Ministers must act to protect boys from HPV-related cancers
4 min read
The government must bring an end to the discrimination against boys and immunise all adolescents from Human Papilloma Virus, writes Baroness Altmann
All girls aged 12 or 13 are routinely vaccinated to protected them against HPV (Human Papilloma Virus). This can prevent life-threatening cancers but is only offered to girls, not boys. HPV is a sexually transmitted virus affecting about 80% of all adults. Once someone has it, about one in 20 will develop cancers from it.
The incidence of HPV-related cancers is increasing faster than other cancers. That is why vaccination in school is so important. It can be largely avoided by inoculating children before they become sexually active. The vaccine is safe, involves just two jabs costing under £20 each and has been widely used for girls for ten years. It works equally well at preventing HPV infection in either sex.
So, when will the government agree to protect all boys too from these HPV-related cancers? That is a question I will be posing to ministers on 26 March, with support from Peers across the House.
Any parents or grandparents would be concerned to know their sons and grandsons are being discriminated against in this way.
Much evidence suggests that men are most at risk of developing HPV-related oral cancers (tongue, throat, larynx, oesophagus) and the treatment is gruelling, requires many months off work and leaves many with permanent side-effects.
Astonishingly, however, an interim Report by the Department of Health’s advisory body – the Joint Committee on Vaccinations and Immunisation (JCVI) – suggested it is not worth bothering to immunise boys, as it would be cheaper to treat the cancers they develop in later life! This seems worryingly short-sighted. Many groups suggest its reasoning and assumptions (which are being kept secret) are flawed.
Firstly, it would cost under £20m a year – out of total NHS spending of £148bn – that is around 0.0001% of the budget. Secondly, who knows what the costs of cancer treatment in future will be, as more expensive treatments may be developed, so the assumptions could be wrong. Thirdly, of course, just considering cost estimates ignores the human suffering and wider social impacts which could be avoided.
Another explanation used for not vaccinating boys is that this is not necessary, since vaccinating all girls means the boys are automatically protected. If girls do not get HPV, then sexual activity does not put boys at risk. This argument is manifestly flawed. The concept of so-called ‘herd immunity’ cannot be relied upon.
In partial recognition of this, the NHS announced it will offer HPV vaccination to gay men, since they would not be protected by stopping girls from developing HPV. This logic, too, does not stand up to scrutiny and further exposes the discrimination against young boys.

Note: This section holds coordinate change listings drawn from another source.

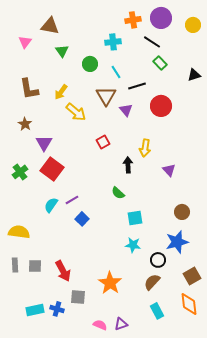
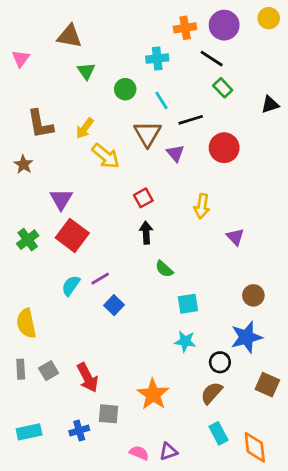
yellow circle: (193, 25) -> (269, 18), moved
pink triangle: (25, 42) -> (21, 59), moved
brown star: (25, 124) -> (23, 164), moved
black arrow: (128, 165) -> (146, 233), moved
yellow semicircle: (19, 232) -> (26, 323), turned -110
gray square: (35, 266) -> (49, 371), turned -32
brown square: (192, 276) -> (267, 385), turned -36
orange diamond: (189, 304) -> (255, 447), moved
blue cross: (57, 309) -> (79, 431), turned -32
cyan rectangle: (35, 310) -> (29, 432), moved

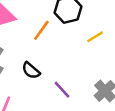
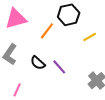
purple line: (62, 90) -> (59, 67), moved

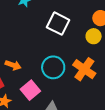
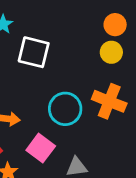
white square: (58, 24) -> (34, 52), moved

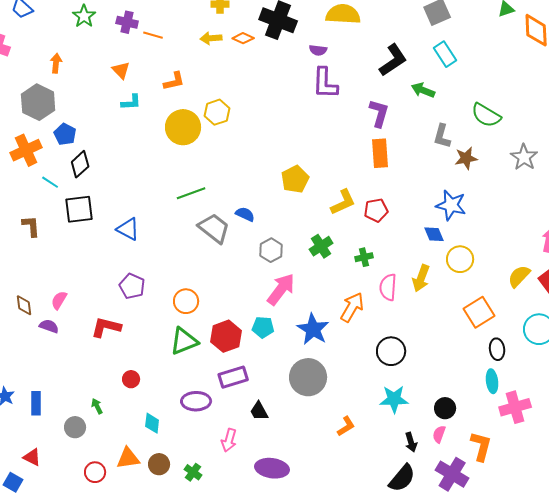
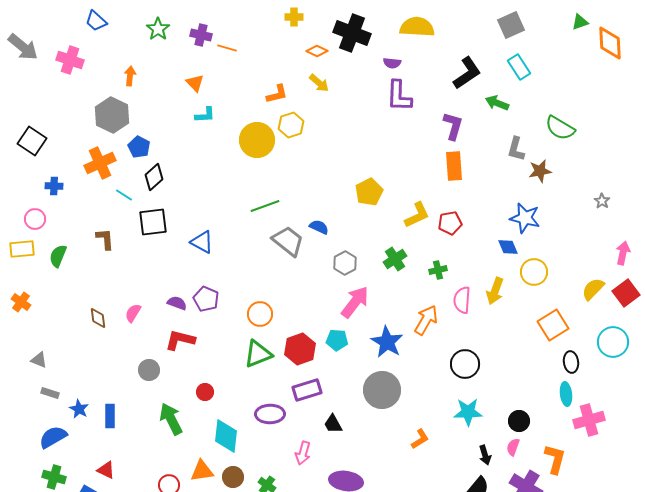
yellow arrow: (211, 38) -> (319, 83), moved, turned -135
orange L-shape: (174, 81) -> (277, 94), moved
gray star: (524, 157) -> (602, 201), moved, size x0.6
purple semicircle: (49, 326) -> (177, 303), moved
green arrow: (97, 406) -> (171, 419), size x2.0
cyan diamond: (152, 423) -> (226, 436), size x1.6
gray circle: (75, 427) -> (149, 370), moved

Boys who go abroad and have sexual relationships, for example, will clearly not be protected by a British vaccination programme. And take-up of the immunisation by girls is only around 85%, so many are still at risk of developing HPV.

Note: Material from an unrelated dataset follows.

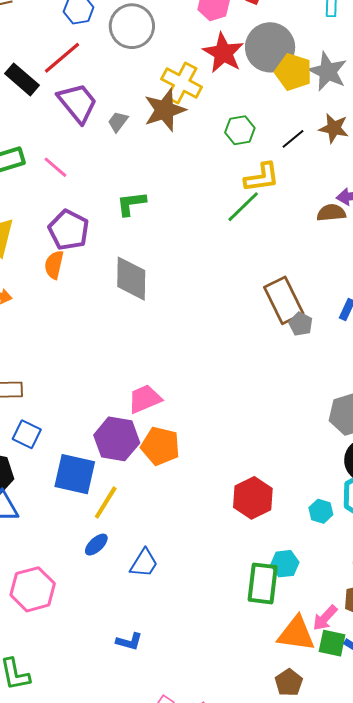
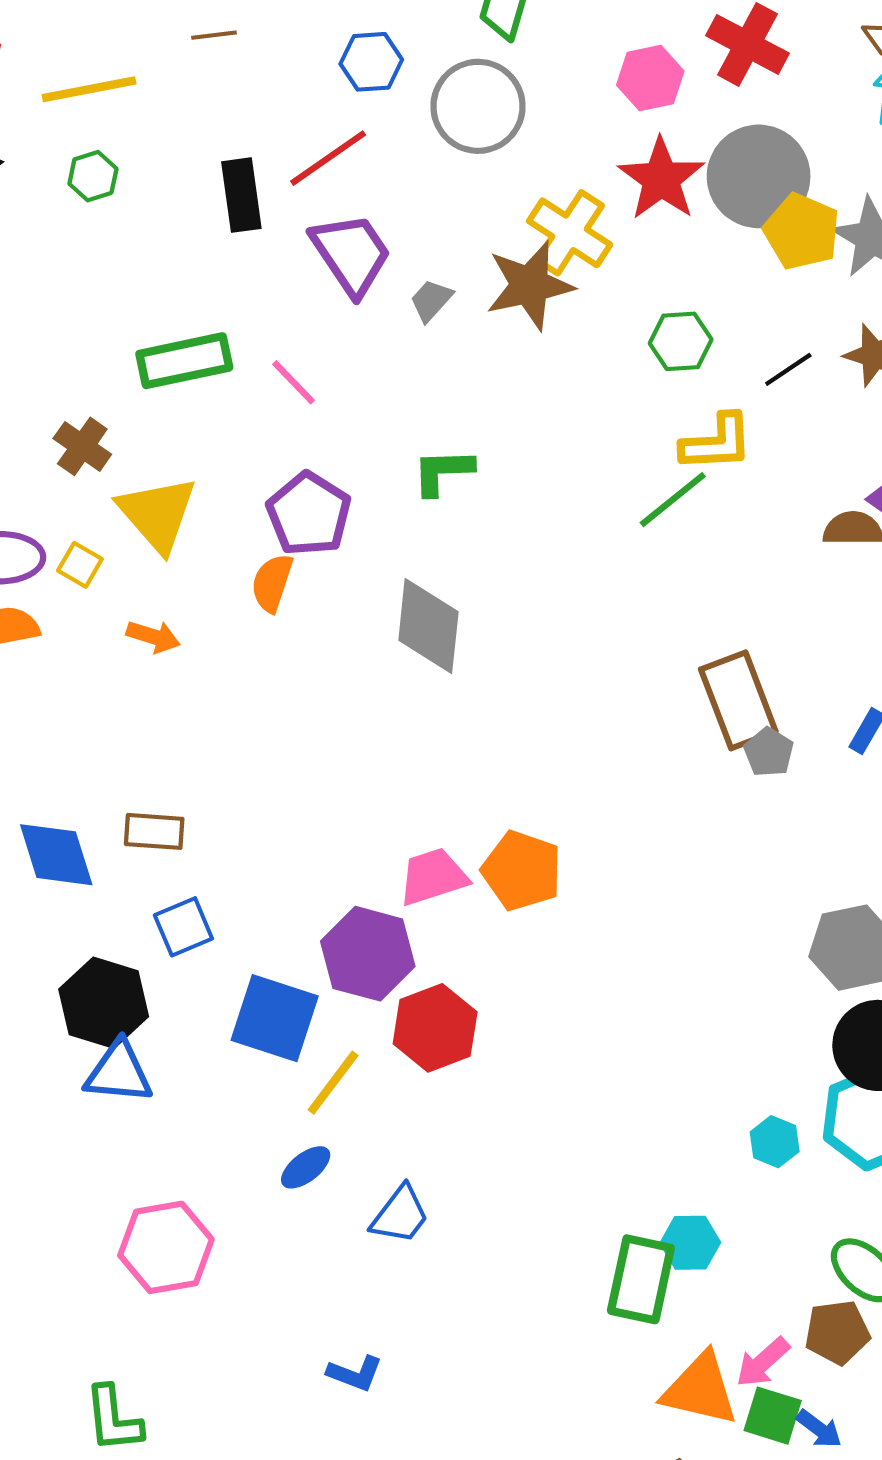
black rectangle: (22, 79) -> (241, 195), turned 36
blue square: (27, 434) -> (183, 927), turned 36
orange pentagon: (160, 446) -> (522, 871), moved
red hexagon: (253, 498) -> (435, 1028), moved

Here we have an effective treatment which could be offered to all our children to help them avoid cancer, and the Government says it will only protect girls and not boys. A campaign called ‘Jabs for the Boys’ is trying to press for an end to this discrimination.

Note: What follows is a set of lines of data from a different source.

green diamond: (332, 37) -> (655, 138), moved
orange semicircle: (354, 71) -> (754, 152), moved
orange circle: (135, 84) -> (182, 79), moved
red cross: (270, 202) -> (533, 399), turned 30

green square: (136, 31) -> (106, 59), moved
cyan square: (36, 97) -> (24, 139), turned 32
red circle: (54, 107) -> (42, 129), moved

The Throat Cancer Foundation is considering legal action on the grounds of sexual discrimination and I hope to ask the government if it has sought legal advice as to whether refusing to vaccinate boys constitutes discrimination under the UK Equality Act. Dentists are seeing rising numbers of male patients with HPV-related oral cancers and are so concerned that many are deciding to pay for private vaccinations for their sons. I urge MPs and Peers to press the Government to agree to immunise all adolescents equally.
The way to protect men is to vaccinate boys. I really hope ministers will respond positively to the Lords Question and that we may be able to ensure incidence of these dreadful cancers is controlled as effectively as possible.
Ros Altmann is a Conservative peer. Her oral question will take place on Monday 26 March.